/ Le parasitisme comme art de survie
Nous passons en revue les derniers films de la compétition – et analysons „Parasite“, qui vient de décrocher la Palme d’or à Cannes.
Parasite“ de Joon-Ho Bong suit donc „Shoplifters“ de Hirokazu Kore-eda (Palme d’or 2018) dans l’affirmation d’un cinéma asiatique fort et important. Faisant d’abord voir la situation d’une famille coréenne qui vit dans une pauvreté révoltante, le film raconte avec un humour noir et acerbe la tentative d’émancipation (et d’enrichissement) de cette famille quand le jeunot de la famille se voit devenir le précepteur d’anglais d’une jeune Coréenne bourgeoise vivant dans une maison somptueuse.

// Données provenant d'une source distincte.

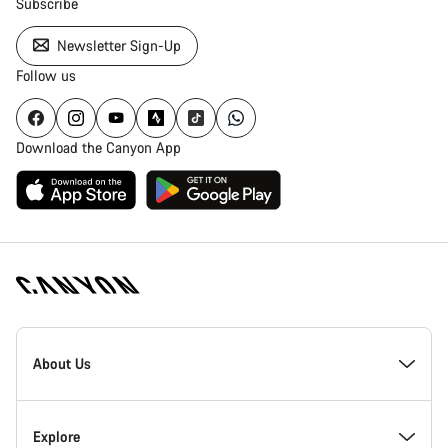
Subscribe
Newsletter Sign-Up
Follow us
Download the Canyon App
Canyon
Homepage
About Us
Footer
Inside Canyon
Explore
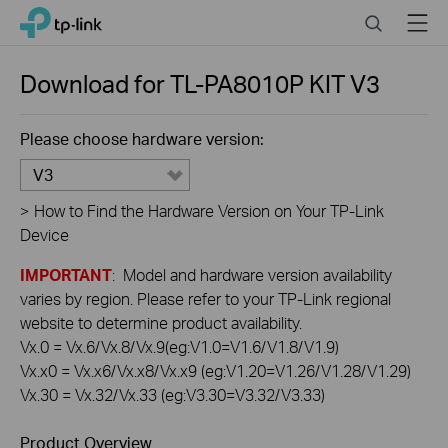
Click
Search
Menu
TP-Link, Reliably Smart
to
skip
the
Download for
TL-PA8010P KIT
V3
navigation
bar
Please choose hardware version:
V3
>
How to Find the Hardware Version on Your TP-Link
Device
IMPORTANT
: Model and hardware version availability
varies by region. Please refer to your TP-Link regional
website to determine product availability.
Vx.0 = Vx.6/Vx.8/Vx.9(eg:V1.0=V1.6/V1.8/V1.9)
Vx.x0 = Vx.x6/Vx.x8/Vx.x9 (eg:V1.20=V1.26/V1.28/V1.29)
Vx.30 = Vx.32/Vx.33 (eg:V3.30=V3.32/V3.33)
Product Overview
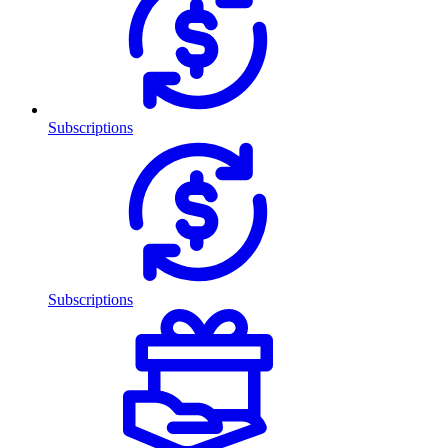
Subscriptions
Subscriptions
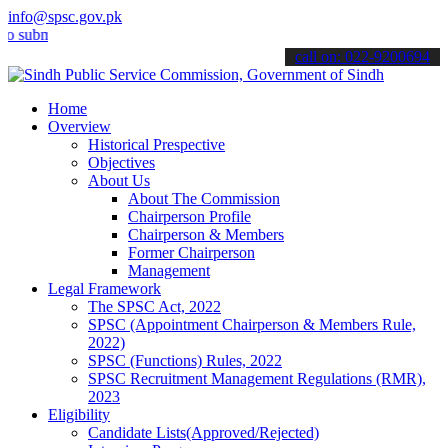
info@spsc.gov.pk
it your applications online & stay informed about the latest SPSC up
call on: 022-9200694
Home
Overview
Historical Prespective
Objectives
About Us
About The Commission
Chairperson Profile
Chairperson & Members
Former Chairperson
Management
Legal Framework
The SPSC Act, 2022
SPSC (Appointment Chairperson & Members Rule,
2022)
SPSC (Functions) Rules, 2022
SPSC Recruitment Management Regulations (RMR),
2023
Eligibility
Candidate Lists(Approved/Rejected)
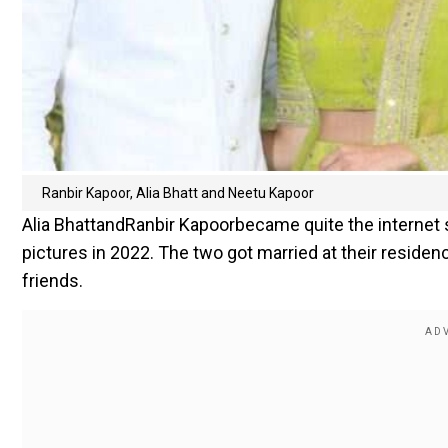
Ranbir Kapoor, Alia Bhatt and Neetu Kapoor
Alia BhattandRanbir Kapoorbecame quite the internet
pictures in 2022. The two got married at their residen
friends.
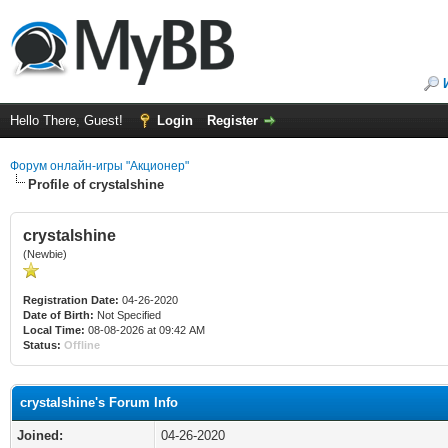
Hello There, Guest!
Login
Register
Форум онлайн-игры "Акционер"
Profile of crystalshine
crystalshine
(Newbie)
Registration Date:
04-26-2020
Date of Birth:
Not Specified
Local Time:
08-08-2026 at 09:42 AM
Status:
Offline
crystalshine's Forum Info
Joined:
04-26-2020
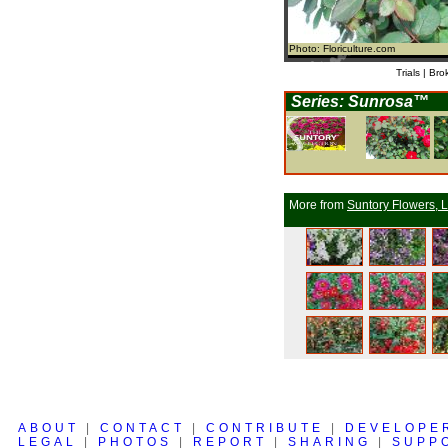
Photo: Floriculture.com
Trials | Bro
Series: Sunrosa™
More from
Suntory Flowers, L
ABOUT
|
CONTACT
|
CONTRIBUTE
|
DEVELOPE
LEGAL
|
PHOTOS
|
REPORT
|
SHARING
|
SUPP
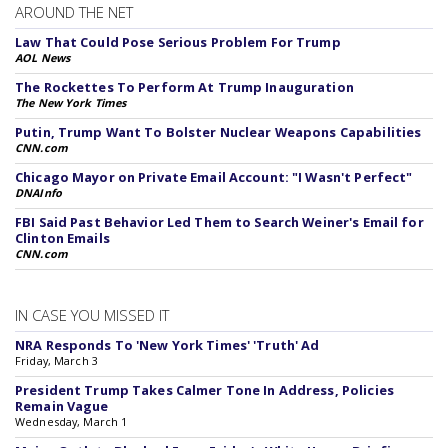
AROUND THE NET
Law That Could Pose Serious Problem For Trump
AOL News
The Rockettes To Perform At Trump Inauguration
The New York Times
Putin, Trump Want To Bolster Nuclear Weapons Capabilities
CNN.com
Chicago Mayor on Private Email Account: "I Wasn't Perfect"
DNAInfo
FBI Said Past Behavior Led Them to Search Weiner's Email for
Clinton Emails
CNN.com
IN CASE YOU MISSED IT
NRA Responds To 'New York Times' 'Truth' Ad
Friday, March 3
President Trump Takes Calmer Tone In Address, Policies
Remain Vague
Wednesday, March 1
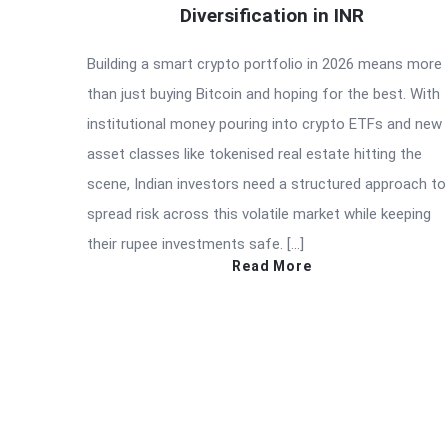
Diversification in INR
Building a smart crypto portfolio in 2026 means more
than just buying Bitcoin and hoping for the best. With
institutional money pouring into crypto ETFs and new
asset classes like tokenised real estate hitting the
scene, Indian investors need a structured approach to
spread risk across this volatile market while keeping
their rupee investments safe. […]
Read More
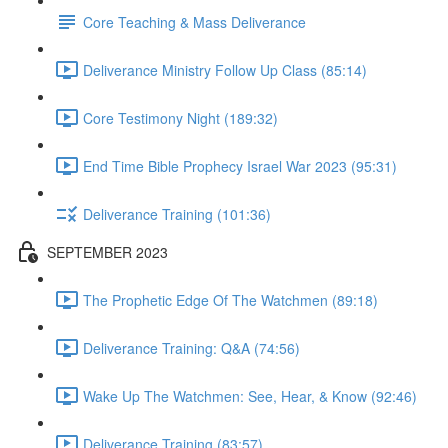
Core Teaching & Mass Deliverance
Deliverance Ministry Follow Up Class (85:14)
Core Testimony Night (189:32)
End Time Bible Prophecy Israel War 2023 (95:31)
Deliverance Training (101:36)
SEPTEMBER 2023
The Prophetic Edge Of The Watchmen (89:18)
Deliverance Training: Q&A (74:56)
Wake Up The Watchmen: See, Hear, & Know (92:46)
Deliverance Training (83:57)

Profitant de la naïveté de la jeune mère de famille, le jeune homme fera placer sa sœur, puis ses parents dans cette famille, qui y prendront des rôles de domestiques sans que la famille aisée ne sache qu’elle est en train de se faire parasiter – tel semble être le plan – par une deuxième famille, qui cache à ses employeurs les liens génétiques qui les unissent. Alors que les quatre membres du clan semblent enfin vivre (pour moitié du temps) dans une belle maison – comme esclaves domestiques – le spectateur aura vite fait de se demander qui parasite qui.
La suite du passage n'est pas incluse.